Узнав, что я примерно в таком же положении: живу с немцем, что будет — не знаю, Шура подобрела ко мне и пригласила заходить.
Черная рубленая баня на откосе неотразимо привлекала меня. Вероятно, я преувеличивала, но мне казалось, что здесь мы будем в полной безопасности хотя бы тот короткий срок, который выторговал у меня Макс.
Я сказала Шуре чистую правду: мне с моим немцем буквально деваться некуда. И добавила для колорита, что мать меня выгнала и мне хоть в петлю лезь. И что я со своим Максом готова в огонь и в воду, а Макс хорошо заплатит Шуре, если она пустит нас в баню.
Шура подумала и сказала, что если бы не с фрицем, то ни за что не пустила.
— Знаешь, — сказала она доверительно, — теперь ведь не разберешь. Вон учительница жила тут по соседству.
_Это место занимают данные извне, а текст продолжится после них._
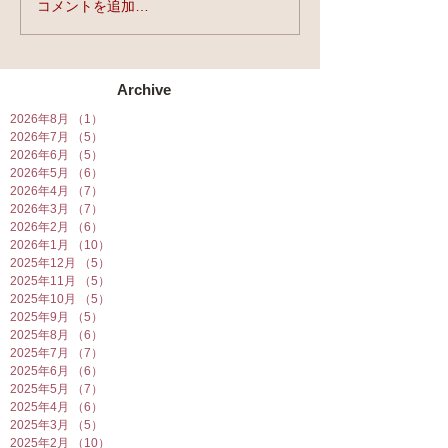
コメントを追加…
★第90回☆開運
開催★
Archive
2026年8月
（1）
1件の記事
2026年7月
（5）
5件の記事
2026年6月
（5）
5件の記事
2026年5月
（6）
6件の記事
2026年4月
（7）
7件の記事
2026年3月
（7）
7件の記事
2026年2月
（6）
6件の記事
2026年1月
（10）
10件の記事
2025年12月
（5）
5件の記事
2025年11月
（5）
5件の記事
2025年10月
（5）
5件の記事
2025年9月
（5）
5件の記事
2025年8月
（6）
6件の記事
2025年7月
（7）
7件の記事
2025年6月
（6）
6件の記事
2025年5月
（7）
7件の記事
2025年4月
（6）
6件の記事
2025年3月
（5）
5件の記事
2025年2月
（10）
10件の記事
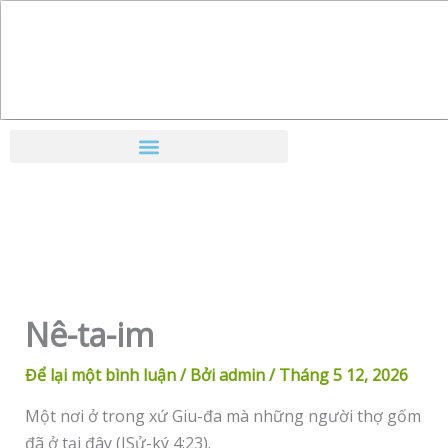
Nhảy
tới
nội
dung
Nê-ta-im
Để lại một bình luận
/ Bởi
admin
/
Tháng 5 12, 2026
Một nơi ở trong xứ Giu-đa mà những người thợ gốm
đã ở tại đây (ISử-ký 4:23).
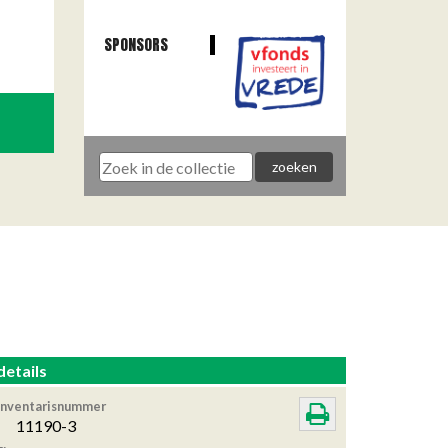
SPONSORS
details
Inventarisnummer
11190-3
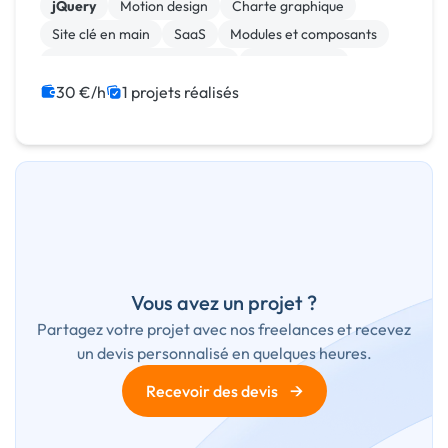
puis st
jQuery
Motion design
Charte graphique
Site clé en main
SaaS
Modules et composants
Migration ou refonte de site
Landing page
Integration HTML
Installation de Script
30 €/h
1 projets réalisés
Vous avez un projet ?
Partagez votre projet avec nos freelances et recevez
un devis personnalisé en quelques heures.
→
Recevoir des devis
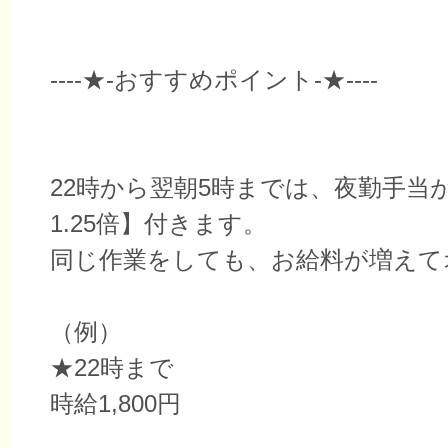
----★-おすすめポイント-★----
22時から翌朝5時までは、夜勤手当
1.25倍】付きます。
同じ作業をしても、お給料が増えて
（例）
★22時まで
時給1,800円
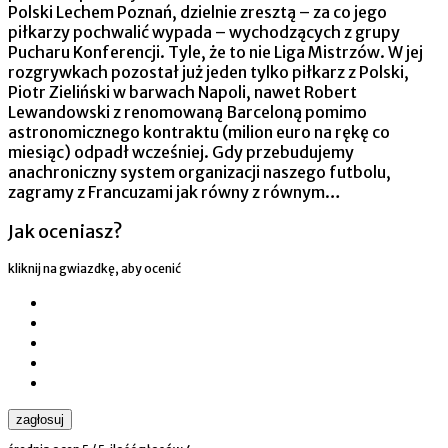
Polski Lechem Poznań, dzielnie zresztą – za co jego
piłkarzy pochwalić wypada – wychodzących z grupy
Pucharu Konferencji. Tyle, że to nie Liga Mistrzów. W jej
rozgrywkach pozostał już jeden tylko piłkarz z Polski,
Piotr Zieliński w barwach Napoli, nawet Robert
Lewandowski z renomowaną Barceloną pomimo
astronomicznego kontraktu (milion euro na rękę co
miesiąc) odpadł wcześniej. Gdy przebudujemy
anachroniczny system organizacji naszego futbolu,
zagramy z Francuzami jak równy z równym…
Jak oceniasz?
kliknij na gwiazdkę, aby ocenić
zagłosuj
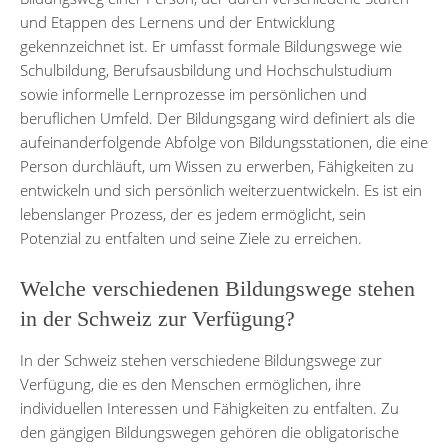
und Etappen des Lernens und der Entwicklung
gekennzeichnet ist. Er umfasst formale Bildungswege wie
Schulbildung, Berufsausbildung und Hochschulstudium
sowie informelle Lernprozesse im persönlichen und
beruflichen Umfeld. Der Bildungsgang wird definiert als die
aufeinanderfolgende Abfolge von Bildungsstationen, die eine
Person durchläuft, um Wissen zu erwerben, Fähigkeiten zu
entwickeln und sich persönlich weiterzuentwickeln. Es ist ein
lebenslanger Prozess, der es jedem ermöglicht, sein
Potenzial zu entfalten und seine Ziele zu erreichen.
Welche verschiedenen Bildungswege stehen
in der Schweiz zur Verfügung?
In der Schweiz stehen verschiedene Bildungswege zur
Verfügung, die es den Menschen ermöglichen, ihre
individuellen Interessen und Fähigkeiten zu entfalten. Zu
den gängigen Bildungswegen gehören die obligatorische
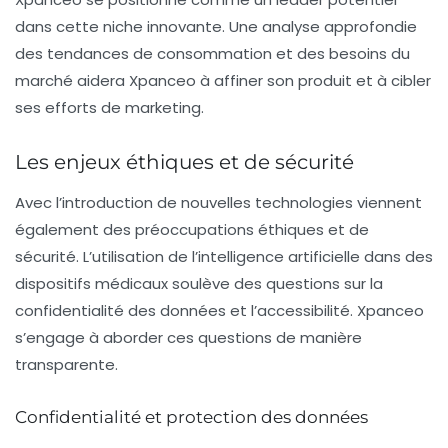
dans cette niche innovante. Une analyse approfondie
des tendances de consommation et des besoins du
marché aidera Xpanceo à affiner son produit et à cibler
ses efforts de marketing.
Les enjeux éthiques et de sécurité
Avec l’introduction de nouvelles technologies viennent
également des préoccupations éthiques et de
sécurité. L’utilisation de l’intelligence artificielle dans des
dispositifs médicaux soulève des questions sur la
confidentialité des données et l’accessibilité. Xpanceo
s’engage à aborder ces questions de manière
transparente.
Confidentialité et protection des données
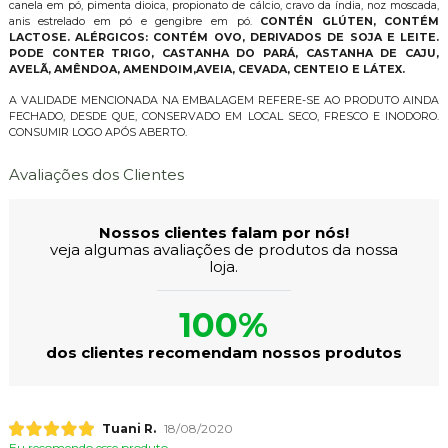
canela em pó, pimenta dioica, propionato de cálcio, cravo da índia, noz moscada,
anis estrelado em pó e gengibre em pó.
CONTÉN GLÚTEN, CONTÉM
LACTOSE. ALÉRGICOS: CONTÉM OVO, DERIVADOS DE SOJA E LEITE.
PODE CONTER TRIGO, CASTANHA DO PARÁ, CASTANHA DE CAJU,
AVELÃ, AMÊNDOA, AMENDOIM,AVEIA, CEVADA, CENTEIO E LÁTEX.
A VALIDADE MENCIONADA NA EMBALAGEM REFERE-SE AO PRODUTO AINDA
FECHADO, DESDE QUE, CONSERVADO EM LOCAL SECO, FRESCO E INODORO.
CONSUMIR LOGO APÓS ABERTO.
Avaliações dos Clientes
Nossos clientes falam por nós!
veja algumas avaliações de produtos da nossa
loja.
100%
dos clientes recomendam nossos produtos
Tuani R.
18/08/2020
Eu recomendo esse produto.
Немолодая такая. Сама из себя невидная, А оказалось: у нее под полом оружие. Сама видела.
— Ну и что ж с ней? — спросила я.
Шура свистнула.
— И косточки, верно, истлели. У них это враз. Знаешь, сколько народу извели!
Она говорила об этом равнодушно. Она стирала немцам белье и жила с немецким солдатом. Ее дом никогда не обыскивался. Она вполне могла выдать старую учительницу. Шура была такая. Но ленивая мысль ее бродила где-то поблизости и не заходила далеко. А Макс со своим независимым видом был в ее глазах все равно что фельдмаршал. И я чуть не прыгала от радости, что устрою его с техникой в дивной бане.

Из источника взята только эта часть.